By Gareth Jennings |

The UK has contracted General Atomics Aeronautical Systems Inc (GA-ASI) to deliver the first three Protector RG1 medium-altitude long-endurance (MALE) unmanned aerial vehicles (UAVs) to the Royal Air Force (RAF).

The UK has now signed for delivery of the first three of an initial 16 Protector RG1 UAVs. The country has a stated requirement for 20, although a US Defense Security Cooperation Agency notification of the proposed sale has put the number at 26. (General Atomics via Jane’s/Gareth Jennings)

The UK has now signed for delivery of the first three of an initial 16 Protector RG1 UAVs.
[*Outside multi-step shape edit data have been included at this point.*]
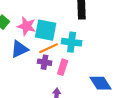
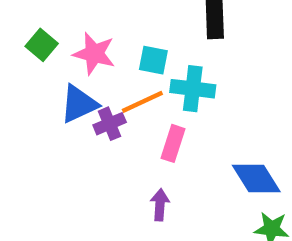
cyan square: (46, 30) -> (153, 60), moved, size x0.6
purple cross: (45, 62) -> (110, 124), moved, turned -32

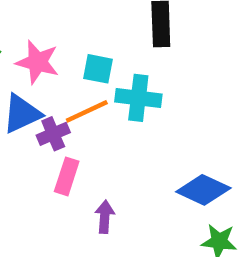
pink rectangle: (173, 143) -> (67, 176), moved
blue diamond: (256, 178) -> (203, 190), turned -33

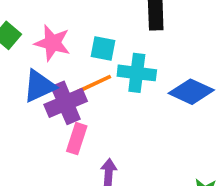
purple cross: (53, 134) -> (66, 103), size x1.5
blue diamond: (203, 190) -> (191, 92), moved

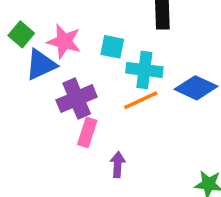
orange line: (94, 84) -> (141, 100), moved
blue triangle: (39, 86) -> (41, 65), moved

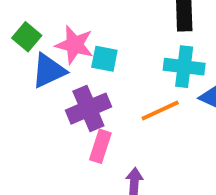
cyan square: (112, 47) -> (104, 59), moved
cyan cross: (144, 70) -> (184, 67), moved

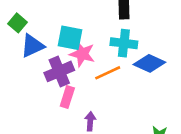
pink star: (75, 45) -> (82, 54), moved
cyan square: (104, 59) -> (70, 38), size x1.4

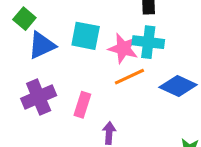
pink star: (82, 54) -> (123, 48), moved
blue diamond: (149, 63) -> (178, 86), moved
purple cross: (59, 71) -> (39, 97), moved

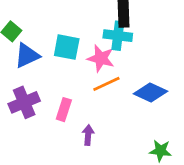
cyan cross: (148, 42) -> (118, 36), moved

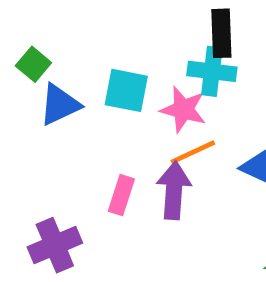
purple cross: (24, 102) -> (55, 245), moved
purple arrow: (88, 135) -> (174, 190), moved, size x1.6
The country has a stated requirement for 20, although a US Defense Security Cooperation Agency notification of the proposed sale has put the number at 26. (General Atomics via Jane’s/Gareth Jennings)

The deal, announced by UK Defence Secretary Ben Wallace on 15 July, is valued at GBP65 million (USD82 million) with the aircraft scheduled to enter service by 2024.

“It’s a major gear shift replacing Reaper with Protector, a remotely piloted aircraft with an incredible endurance which gives us global reach,” Wallace said at the ‘virtual’ Air & Space Power Association conference 2020.

This contract for the first three Protectors is part of a wider UK government investment in an initial 16 platforms to replace the nine MQ-9 Reapers (the government has a stated requirement for 20, though a US Defense Security Cooperation Agency notification of the proposed Protector sale has put the number at 26).

GA-ASI announced in April that the first Protector for the UK, company designation BC04/UK1, was already in the early stages of production, and will first be used for platform and weapons testing ahead of being handed over to the UK Ministry of Defence (MoD).

In July 2018 the then Chief of the Air Staff, Air Chief Marshal Sir Stephen Hillier, announced that 31 Squadron will be stood up as the Protector’s first operational unit at RAF Waddington in Lincolnshire.